Instructions for the task:
Each line of the listing that includes the string "dress" is to be identified and copied.
"""
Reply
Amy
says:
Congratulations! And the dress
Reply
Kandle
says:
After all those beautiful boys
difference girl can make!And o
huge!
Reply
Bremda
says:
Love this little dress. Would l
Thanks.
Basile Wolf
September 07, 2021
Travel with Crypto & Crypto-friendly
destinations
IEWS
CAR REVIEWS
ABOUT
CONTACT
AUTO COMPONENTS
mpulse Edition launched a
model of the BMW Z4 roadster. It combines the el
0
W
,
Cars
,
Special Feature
"""
Exercise output:
Congratulations! And the dress
Love this little dress. Would l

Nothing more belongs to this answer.